# SIig 2022



## Juicy (Jan 7, 2010)

Went and shot my new sp2022 its awesome and dead accurate I love it best gun I think I've had so far, I put 200 rounds through it without issue. It truly a great weapon I'm looking in to get a Sig556 its looks turn me on.


----------



## Hollander (Feb 2, 2009)

Congrats on the acquisition. I also have the 2022. I agree it is a nice gun, however, I have a couple of others I enjoy more. I bought because of the sig name and the price at the time. It makes a nice house gun or nightstand gun. Enjoy and be safe.


----------



## SaltyDog (Jan 1, 2009)

I like the looks of the P2022 and would get one but I'm currently in the market for a shotgun.

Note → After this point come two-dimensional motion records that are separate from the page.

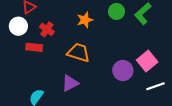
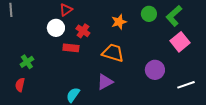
pink square: (147, 61) -> (180, 42), moved

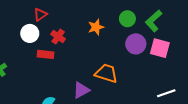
pink square: (180, 42) -> (160, 48), turned -36
orange trapezoid: (113, 53) -> (106, 73), moved
purple circle: (155, 70) -> (136, 44), moved

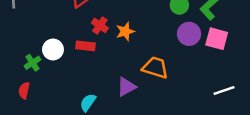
orange star: (96, 27) -> (125, 31), moved
white circle: (30, 33) -> (53, 50), moved

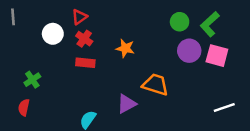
red cross: (100, 25) -> (84, 39), moved
orange star: (125, 31) -> (125, 48), turned 30
white circle: (53, 50) -> (53, 34), moved

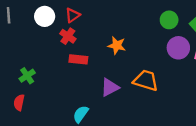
white circle: (53, 34) -> (45, 16), moved
red cross: (84, 39) -> (68, 36), moved
purple triangle: (126, 104) -> (110, 87), moved

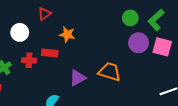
white circle: (45, 16) -> (20, 32), moved
red cross: (68, 36) -> (29, 60), moved, turned -32
orange star: (117, 45) -> (67, 34), moved

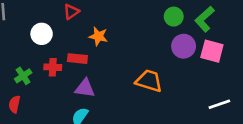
purple triangle: (78, 78) -> (85, 88), moved, turned 36

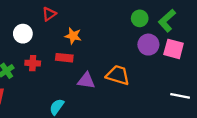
red rectangle: (77, 59) -> (64, 58), moved
purple triangle: (85, 88) -> (86, 81), moved
white line: (219, 104) -> (180, 96), turned 30

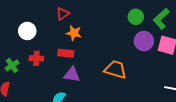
red triangle: (49, 14) -> (63, 14), moved
purple triangle: (86, 81) -> (72, 75), moved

Also the Sig 556 is a sweet looking evil black gun but I would shop around.

My suggestion would be the LWRC rifle. Prejudiced because I have one but it is a deal for what is offered - short stroke piston, hammer forged barrels with NiCorr treatment, and nickel coated bolts.

http://www.lwrci.com/t-technology.aspx


----------



## Koop (Nov 13, 2009)

Yeah, I have an affinity for SIG. I have 3, SP2022, P226 Navy and P239. I love them all. Recently I had an irresistible impulse to buy an AR type gun. I was close to buying the SIG 556, but after a couple of months of research (which lead me to a piston operated gun) I did the unthinkable...I bought a Ruger. The SR556 is a fantastic gun.


----------



## group17 (Jan 4, 2010)

Juicy Nice!
The weather warmed up enough to take my new "used" Sig2022 to the range on Saturday and put 5 mags (60 rounds) of WWB & Remington FMJ through it at 30 ft. Took a little time to get use to the DAO but I am very happy with the pistol. No problems with the function of the gun at all. The nose did like to flip up on firing till I brought my outside index finger up to grip the top of the trigger guard. I see why people like Sigs. This 2022 is a keeper. They are fun to shoot.


----------



## Growler67 (Sep 8, 2008)

Looks like you are using a "six o'clock low" hold with your sight picture. The general rule with SiG sights is to superimpose the front sight dot where you want the bullet to impact. "Place the dot on the shot".


----------



## archull (Dec 21, 2009)

I think for the bang for the buck the SP2022 is a great gun. I bought mine when CDNN had a sale on them and picked it up for $400 shipped. Thats half the price of some of the other sigs I have been using.


----------



## Juicy (Jan 7, 2010)

Thank you guys for posting and letting me know how yall felt about the 2022 I've got some crimson trace laser grips in mind and a tac light but I've also got a nice .308 in my sights that I want, ask for the Ar type rifle I kind of wanted to keep it sig you know what I mean but you gave me some good Ideas that I will keep in mind.


----------